Still, they persist. They teach the dances even when the costumes must be sewn by hand from donated fabric. They drum the rhythms even when the drums are patched together with fishing line. They choreograph performances even when the stage is the cracked asphalt of a schoolyard. Their work exemplifies care not as a passive sentiment but as an active, ongoing, creative praxis—one that insists on cultural survival in the midst of multiple precarities.

In this sense, Caribbean dance educators embody a form of care that is both restorative and prophetic. It is restorative in that it holds the community together, offering continuity and belonging through embodied practice. It is prophetic because it invests in futures that have not yet arrived: futures where the dance lives on, where the drum continues to call, where the movements of the ancestors are not lost under rising tides or shifting economies.

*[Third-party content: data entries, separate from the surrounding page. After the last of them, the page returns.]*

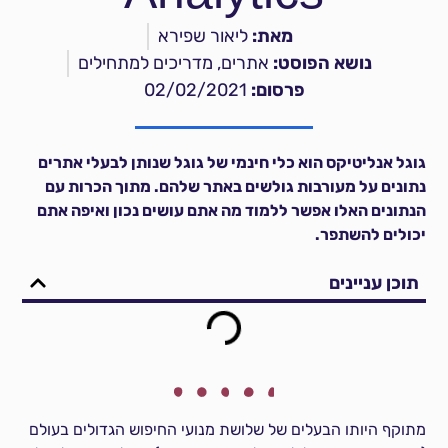
מאת:
ליאור שפירא
נושא הפוסט:
אתרים
,
מדריכים למתחילים
פרסום:
02/02/2021
גוגל אנליטיקס הוא כלי חינמי של גוגל שנותן לבעלי אתרים
נתונים על מעורבות גולשים באתר שלהם. מתוך הכרות עם
הנתונים האלו אפשר ללמוד מה אתם עושים נכון ואיפה אתם
יכולים להשתפר.
תוכן עניינים
מתוקף היותו הבעלים של שלושת מנועי החיפוש הגדולים בעולם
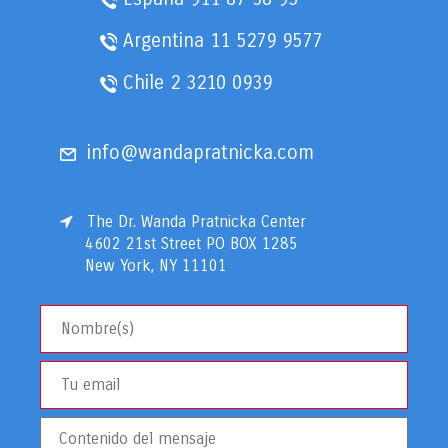
Argentina
11 5279 9577
Chile
2 3210 0939
info@wandapratnicka.com
The Dr. Wanda Pratnicka Center
4602 21st Street PO BOX 1285
New York, NY 11101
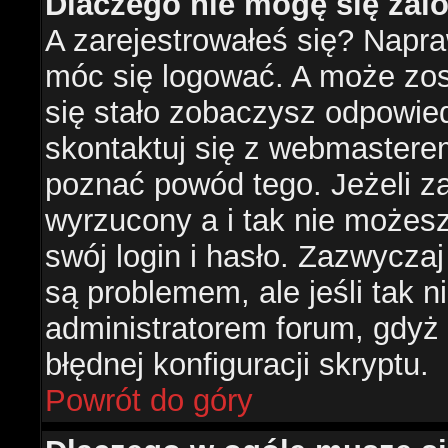
Dlaczego nie mogę się za
A zarejestrowałeś się? Napr
móc się logować. A może zost
się stało zobaczysz odpowie
skontaktuj się z webmastere
poznać powód tego. Jeżeli za
wyrzucony a i tak nie możes
swój login i hasło. Zazwyczaj
są problemem, ale jeśli tak ni
administratorem forum, gdyż
błędnej konfiguracji skryptu.
Powrót do góry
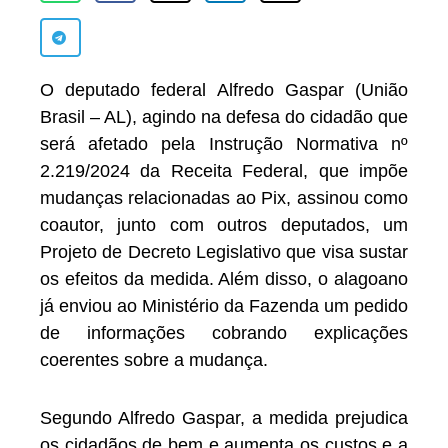
O deputado federal Alfredo Gaspar (União
Brasil – AL), agindo na defesa do cidadão que
será afetado pela Instrução Normativa nº
2.219/2024 da Receita Federal, que impõe
mudanças relacionadas ao Pix, assinou como
coautor, junto com outros deputados, um
Projeto de Decreto Legislativo que visa sustar
os efeitos da medida. Além disso, o alagoano
já enviou ao Ministério da Fazenda um pedido
de informações cobrando explicações
coerentes sobre a mudança.
Segundo Alfredo Gaspar, a medida prejudica
os cidadãos de bem e aumenta os custos e a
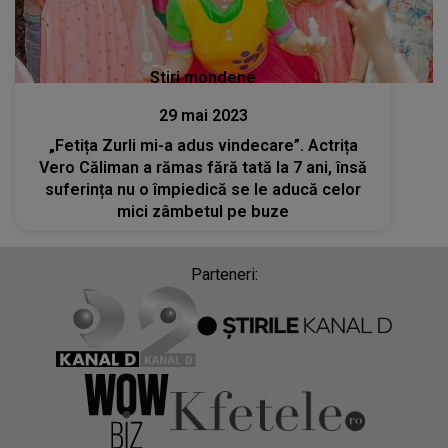
Stiri mondene
29 mai 2023
„Fetița Zurli mi-a adus vindecare”. Actrița
Vero Căliman a rămas fără tată la 7 ani, însă
suferința nu o împiedică se le aducă celor
mici zâmbetul pe buze
Parteneri:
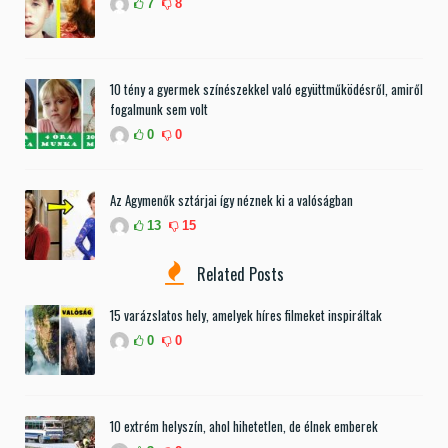
7
8
10 tény a gyermek színészekkel való együttműködésről, amiről
fogalmunk sem volt
0
0
Az Agymenők sztárjai így néznek ki a valóságban
13
15
Related Posts
15 varázslatos hely, amelyek híres filmeket inspiráltak
0
0
10 extrém helyszín, ahol hihetetlen, de élnek emberek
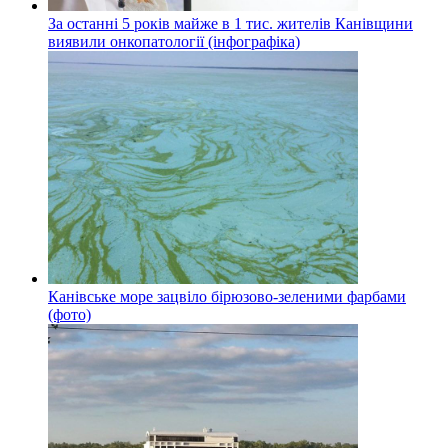
За останні 5 років майже в 1 тис. жителів Канівщини
виявили онкопатології (інфографіка)
Канівське море зацвіло бірюзово-зеленими фарбами
(фото)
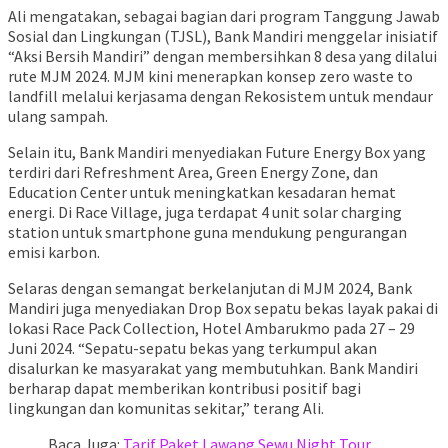
Ali mengatakan, sebagai bagian dari program Tanggung Jawab
Sosial dan Lingkungan (TJSL), Bank Mandiri menggelar inisiatif
“Aksi Bersih Mandiri” dengan membersihkan 8 desa yang dilalui
rute MJM 2024. MJM kini menerapkan konsep zero waste to
landfill melalui kerjasama dengan Rekosistem untuk mendaur
ulang sampah.
Selain itu, Bank Mandiri menyediakan Future Energy Box yang
terdiri dari Refreshment Area, Green Energy Zone, dan
Education Center untuk meningkatkan kesadaran hemat
energi. Di Race Village, juga terdapat 4 unit solar charging
station untuk smartphone guna mendukung pengurangan
emisi karbon.
Selaras dengan semangat berkelanjutan di MJM 2024, Bank
Mandiri juga menyediakan Drop Box sepatu bekas layak pakai di
lokasi Race Pack Collection, Hotel Ambarukmo pada 27 – 29
Juni 2024. “Sepatu-sepatu bekas yang terkumpul akan
disalurkan ke masyarakat yang membutuhkan. Bank Mandiri
berharap dapat memberikan kontribusi positif bagi
lingkungan dan komunitas sekitar,” terang Ali.
Baca Juga:
Tarif Paket Lawang Sewu Night Tour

Yet even as they extend this care to others, the care extended back to them is insufficient. Institutional support remains uneven. Funding mechanisms rarely prioritize elder community educators without formal institutional affiliations. Curricula increasingly marginalize traditional dance in favor of globalized aesthetics. The extraction of Caribbean culture through tourism and international arts circuits leaves little for reinvestment into the grassroots pedagogical labor that sustains these forms at the community level.

In the face of these challenges, it becomes urgent to reframe how we understand dance educators in the Caribbean. They are not simply teachers; they are carers of movement legacies, stewards of embodied archives, protectors of ancestral knowledge systems. Their work cannot be evaluated solely by the number of students taught or performances staged. It must be recognized as a practice of care for cultural ecosystems: an effort to maintain balance, continuity, and meaning across intergenerational time.

Care, in this context, means repairing the worn soles of dance shoes so another rehearsal can happen. It means sharing food after practice because a student arrived hungry. It means translating ancient movements into contemporary bodies so they remain legible across generations. It means making a way out of no way.

In a time of climate crisis, when precarity becomes the common condition, the work of Caribbean dance educators stands as a vital model of relational care. They show us that care is not only interpersonal but cultural, ecological, and ancestral. They remind us that to care for a community requires caring for its rhythms, its steps, its embodied memory. They remind us that to teach a dance is to teach a way of being that refuses disappearance.

This essay is an invitation to center Caribbean dance educators as key figures in the region’s care matrix. Their labor sustains more than choreography—it sustains identity, dignity, continuity, and collective possibility. If we are to speak of care in precarity, we must include the stories of those whose care work has preserved our dances through centuries of instability.

Because to teach the dance is to preserve the people. And to preserve the people is to protect the possibility of the Caribbean itself.